Problem to work on: The material below is to be copied exactly from the line with "10' x 10' Unit" up to and including the line with "the first things", with nothing else kept and no pictures.

Information:

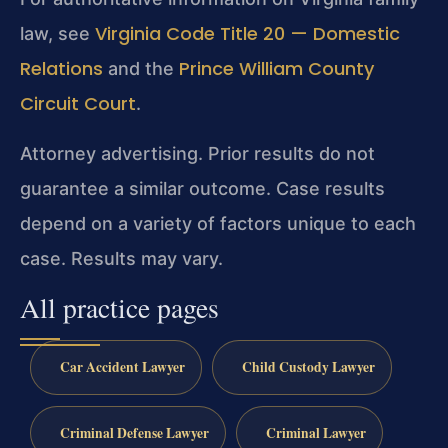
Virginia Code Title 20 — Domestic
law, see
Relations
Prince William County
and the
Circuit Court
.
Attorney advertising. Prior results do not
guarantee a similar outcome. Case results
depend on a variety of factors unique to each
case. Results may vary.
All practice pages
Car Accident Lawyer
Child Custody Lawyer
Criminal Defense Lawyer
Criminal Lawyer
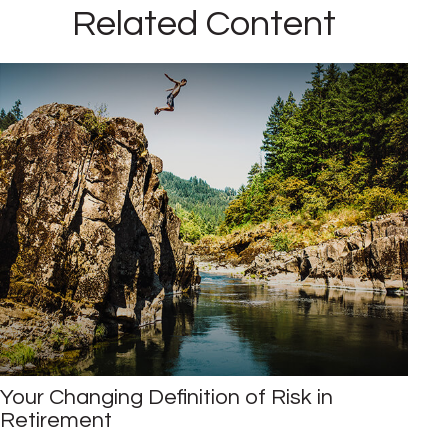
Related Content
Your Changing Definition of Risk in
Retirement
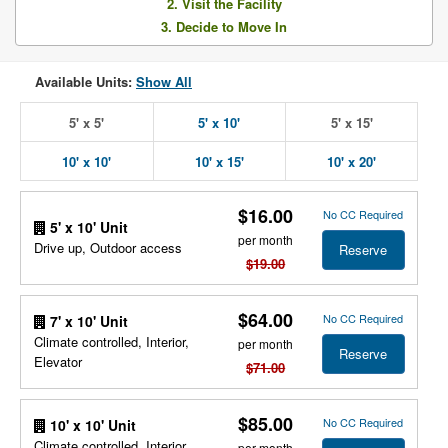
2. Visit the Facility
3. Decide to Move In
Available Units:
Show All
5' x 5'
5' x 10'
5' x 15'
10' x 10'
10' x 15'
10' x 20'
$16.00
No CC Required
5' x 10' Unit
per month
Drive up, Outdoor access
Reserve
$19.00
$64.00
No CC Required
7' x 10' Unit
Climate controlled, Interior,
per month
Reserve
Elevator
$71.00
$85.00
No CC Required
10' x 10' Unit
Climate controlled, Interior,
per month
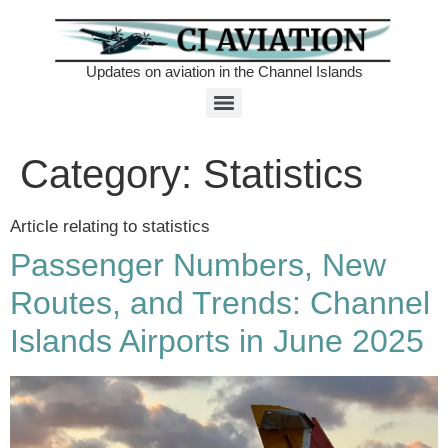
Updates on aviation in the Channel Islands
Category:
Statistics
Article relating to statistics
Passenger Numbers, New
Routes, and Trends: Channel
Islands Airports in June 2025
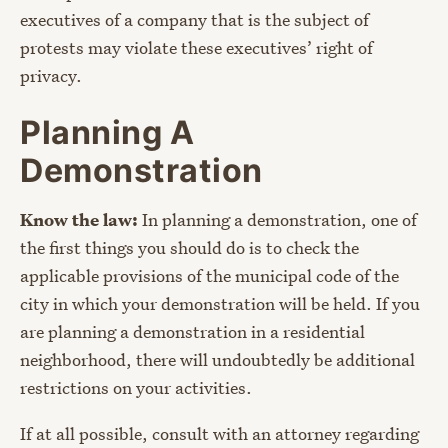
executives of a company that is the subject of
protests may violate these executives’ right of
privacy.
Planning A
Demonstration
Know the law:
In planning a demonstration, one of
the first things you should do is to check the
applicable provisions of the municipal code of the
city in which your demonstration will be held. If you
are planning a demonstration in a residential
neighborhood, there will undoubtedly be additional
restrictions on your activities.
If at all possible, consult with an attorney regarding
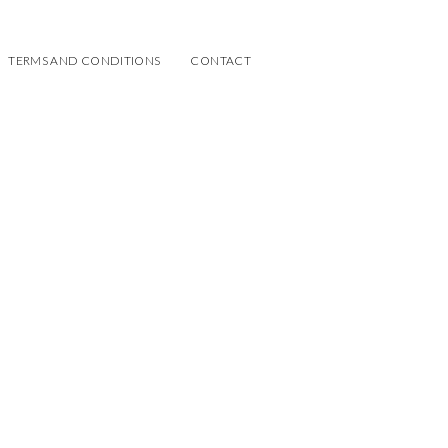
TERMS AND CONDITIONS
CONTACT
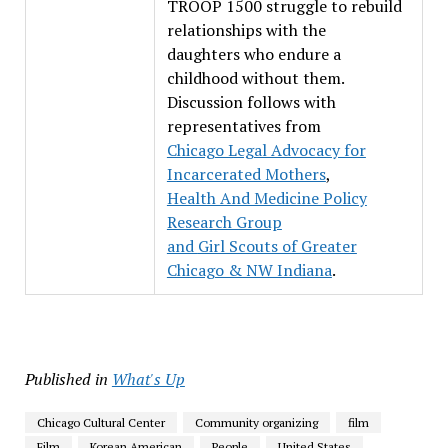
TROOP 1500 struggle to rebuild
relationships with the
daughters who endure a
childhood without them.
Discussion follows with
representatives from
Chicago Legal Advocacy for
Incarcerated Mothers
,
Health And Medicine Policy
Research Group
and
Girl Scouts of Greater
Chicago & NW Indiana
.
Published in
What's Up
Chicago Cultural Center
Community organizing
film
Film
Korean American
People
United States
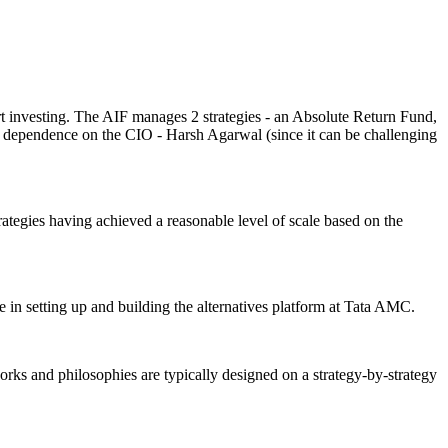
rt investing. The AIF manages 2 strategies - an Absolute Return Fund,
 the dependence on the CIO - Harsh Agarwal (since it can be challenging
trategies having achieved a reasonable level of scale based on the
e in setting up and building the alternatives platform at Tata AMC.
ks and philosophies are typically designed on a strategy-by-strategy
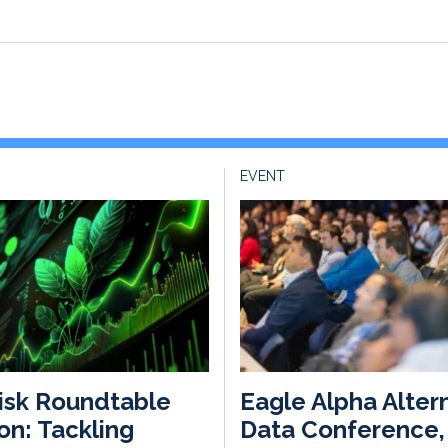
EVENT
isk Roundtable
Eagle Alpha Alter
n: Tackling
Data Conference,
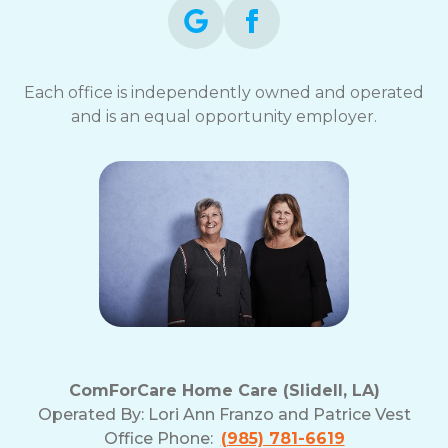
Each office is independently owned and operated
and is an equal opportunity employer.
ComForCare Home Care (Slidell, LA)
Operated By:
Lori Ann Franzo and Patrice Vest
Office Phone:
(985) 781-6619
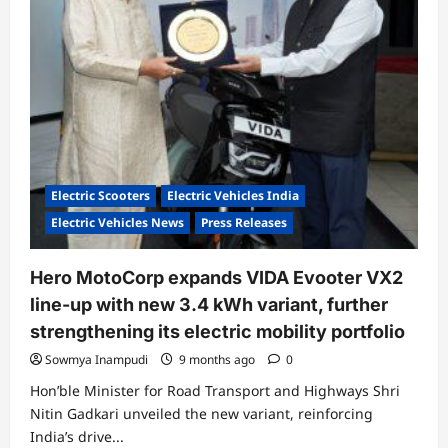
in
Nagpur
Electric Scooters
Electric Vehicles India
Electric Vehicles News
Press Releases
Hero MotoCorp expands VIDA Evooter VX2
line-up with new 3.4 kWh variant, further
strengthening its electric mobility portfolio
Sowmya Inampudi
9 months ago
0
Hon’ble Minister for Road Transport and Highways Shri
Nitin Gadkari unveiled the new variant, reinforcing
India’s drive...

Your solution:
10' x 10' Unit
Climate controlled, Interior,
per month
Updates on aviation in the Channel Islands
Category:
Statistics
Article relating to statistics
Passenger Numbers, New
Routes, and Trends: Channel
Islands Airports in June 2025
executives of a company that is the subject of
protests may violate these executives’ right of
privacy.
Planning A
Demonstration
Know the law:
In planning a demonstration, one of
the first things you should do is to check the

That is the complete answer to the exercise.